We have to understand Qadhafi was and could again become a key state sponsor of terrorism. Note that only when Saddam was pulled from his spider hole in 2004 did Libya give up its nuclear weapons program and its other weapons of mass destruction efforts.

The moral of this story? The ability of the US to project and exercise force is important. Maybe we could call it “smart power”! As former Senator Wallop once noted, “Diplomacy without the threat of force is simply prayer.”

For too many, however, US force when used is considered largely illegitimate. “Experts” such as Lawrence Wright in his “Looming Tower” associated the attacks of 9/11 with Al Qaeda grievances, especially about US military forces “in the land of the shrines,” (otherwise known as the Kingdom of Saudi Arabia).

But what is never commented on were the other grievances by Osama Bin Laden–that the US had kicked Saddam out of Kuwait; that we maintained “no-fly zones” over Iraq; that we had established sanctions against Baghdad; and that our restrictions on the sale of oil had supposedly resulted in millions of Iraqi children failing to get “health care.” Sound familiar?

Few if any analysts have explained Osama coming to the defense of Saddam!
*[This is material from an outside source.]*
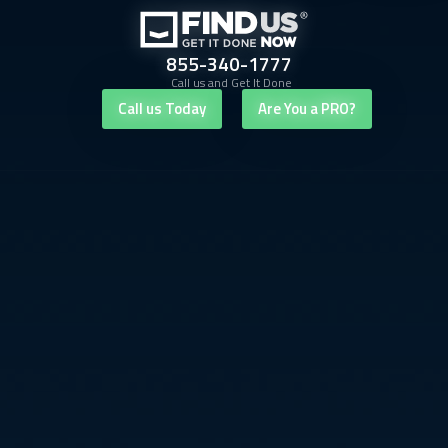
855-340-1777
Call us and Get It Done
Call us Today
Are You a PRO?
Given the strong Iraqi connection to the 1993 World Trade Center bombing, (occurring as it did precisely on the second anniversary of Saddam’s surrender in Gulf War 1991), one would have thought someone would ask a simple question: who are these people working for and is it possible such terror organizations can be used by state intelligence services for their own ends? And as such, how convenient the “narrative of oppression” is for states such as Iran, Iraq, Syria Libya and others to hide their terrorist means and their empire ends!

We know from numerous pleas from the Iraq government to the US government that Syria has not stopped providing sanctuary for the “rat lines” into Iraq. Thousands of recruits traveling from the mosques and madrassas of Northern Africa fly to Damascus and from there enter Iraq and carry out attacks against US and Iraqi and coalition soldiers, police and civilians, including working with Saddam’s trained terror masters in widespread torture and bombings.

Did we really do the right thing to help oust Mubarak, simply because the youth and professionals and shop keepers of Cairo “have grievances”? As Judith Miller explains, “Cairo has been a staunch ally in America’s Arab-supported campaign to contain Iranian influence in the region and prevent Tehran from developing atomic bombs.

“Iran’s growing regional clout and aid to terrorist groups abroad threaten not only Israel, but also such Sunni Arab states as Saudi Arabia, the United Arab Emirates, Jordan and, yes, Egypt. The post-Mubarak government’s sudden interest in enhanced relations with the mullahs sends a signal of weakness that can only encourage them.”

But in Syria, a bonafide member of the Axis of Jihad, somehow gets the good housekeeping seal of “reform approval” by our US Department of State, leaving Syria as a place for terrorist hiding, where they can recruit, train and organize terrorists.” That we too often refer to Syria as a potential “peace partner”– when all Damascus does is facilitate a war of terror against its enemies–certainly makes the American people perplexed.

The “Axis of Jihad” is on the march, just as the Soviets and their terror master friends were in the late 1970s. The liberation of Iraq and Afghanistan were designed to take down two “terror masters,” which we successfully did. Unless we finish the job, as well as pay attention to the new jobs at hand, we could hand our enemies more real estate (and more oil) from which to plan, train, and finance, operate and recruit their armies of jihadis intent upon our destruction. State sponsors of terrorism are alive and well. US policy should not be in the business of adding to their ranks.